EXTREME SOIL STRUCTURE INTERACTION

Currently, the design of physical barriers against debris flows is empirical in nature. The problem with empiricism is that it is not possible to discern whether a design is insufficient, adequate, or over-conservative. More importantly, a transition from empirically-based to scientifically-based design is crucial for enhancing the resiliency of communities in the mountainous regions against geohazards. We are currently looking to reveal fundamental impact mechanisms, to develop analytical approaches and to translate findings to design guidelines that practitioners can use.

EVENT-DRIVEN SENSING AND SMART INFRASTRUCTURE

In an effort to enhance the preparedness and resiliency of communities situated in mountainous regions against Geohazards, engineers and scientists will need to embrace technology such as event-driven sensors and artificial intelligence.
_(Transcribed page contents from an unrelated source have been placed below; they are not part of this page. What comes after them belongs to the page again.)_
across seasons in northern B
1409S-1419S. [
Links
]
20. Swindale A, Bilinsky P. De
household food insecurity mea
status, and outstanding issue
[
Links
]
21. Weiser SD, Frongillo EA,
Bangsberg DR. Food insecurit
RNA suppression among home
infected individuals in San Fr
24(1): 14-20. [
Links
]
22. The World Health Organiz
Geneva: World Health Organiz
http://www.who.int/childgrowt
By adopting new technology, the processes of managing, reporting, and responding to landslides hazards can be streamlined.
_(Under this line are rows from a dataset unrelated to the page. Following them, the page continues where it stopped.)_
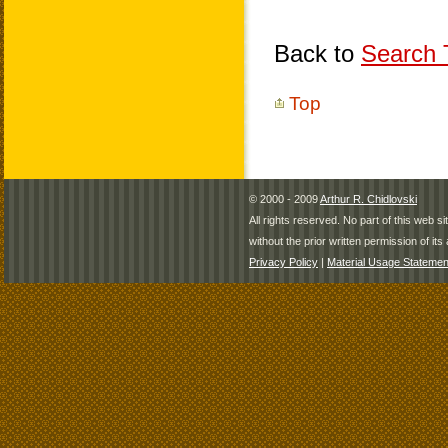
Back to
Search T
Top
© 2000 - 2009
Arthur R. Chidlovski
All rights reserved. No part of this web 
without the prior written permission of its 
Privacy Policy
|
Material Usage Statemen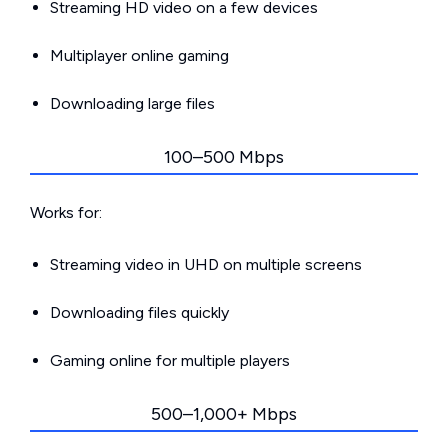
Streaming HD video on a few devices
Multiplayer online gaming
Downloading large files
100–500 Mbps
Works for:
Streaming video in UHD on multiple screens
Downloading files quickly
Gaming online for multiple players
500–1,000+ Mbps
EFFECTS OF CHANGING CLIMATE VARIABLES ON LANDSLIDE DYNAMICS

With global warming, the convective available potential energy, which cause rainfall events, is expected to increase substantially under global warming. According to rainfall records, the frequency of extreme rainfall events that last for several hours is expected to increase. Rainfall will induce region-specific challenges in mountainous areas. One of these critical challenges is dealing with the effects of unprecedented rainfall events on landslides. Also, the recession of glaciers at higher elevations are expected to release sediments and water, which will amplify landslide risks in mountainous regions.

BLUE GEOTECHNICS

We still have only a very limited understanding of what happens under the sea. Answering questions about submarine geomorphology is essential for sustainable offshore development. As development moves offshore, platforms, pipelines, and cables will become more susceptible to landslide hazards. Therefore, improving our understanding of initiation, transportation, and deposition mechanisms of submarine landslides will lead to safe and economical submarine engineering.